President Joe Biden signed an executive order Friday that attempts to bolster women’s access to contraception and abortion medication and protect their medical privacy two weeks after the U.S. Supreme Court overturned Roe v. Wade and the constitutional right to abortion.
But the president’s order does not restore abortion rights in the states that have banned the procedure — or soon will. Nor does it appear to affect Florida’s 15-week abortion ban, which took effect July 1.
Biden, acting as pressure mounts from Democrats and abortion rights advocates, directed the U.S. Department of Health and Human Services to identify “potential actions” to “protect and expand access to abortion care.”

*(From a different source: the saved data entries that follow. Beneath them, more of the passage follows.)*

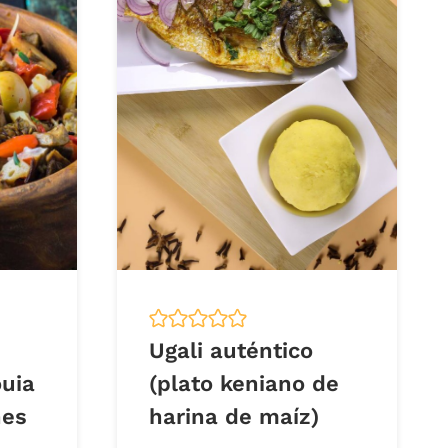
Ugali auténtico
uia
(plato keniano de
nes
harina de maíz)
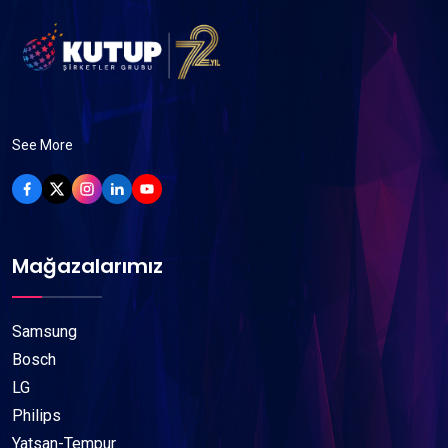
See More
Mağazalarımız
Samsung
Bosch
LG
Philips
Yatsan-Tempur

In a speech Friday, the president said the only way to restore the constitutional right to an abortion was to elect more lawmakers to Congress who support the procedure, specifically to elect at least two senators who support abortion rights, and to maintain a supportive House majority.
“The fastest way to restore Roe is to pass a national law codifying Roe,” Biden said. “For God’s sake, there’s an election in November. Vote, vote, vote, vote.”
Biden’s order instructs the Department of Health and Human Services to find ways to expand access to emergency contraception and abortion medication; improve educational outreach about reproductive health care; and ensure pregnant women have access to emergency medical care by “considering updates to current guidance that clarify physician responsibilities and protections.”
The president left it to Health and Human Services Secretary Xavier Becerra to figure out how to accomplish these goals and report back to Biden in 30 days.
Biden also encouraged the Federal Trade Commission to consider taking steps to protect consumers’ privacy when looking for online information about reproductive health care and told federal health officials to launch a new task force to address abortion-related issues.
The U.S. Attorney General and White House also are prepping for legal battles as states ban the procedure and will organize volunteer private lawyers “to encourage robust legal representation” of abortion patients and providers.
Biden’s order didn’t endorse or mention the idea of setting up abortion clinics on federal land, which some abortion rights advocates support.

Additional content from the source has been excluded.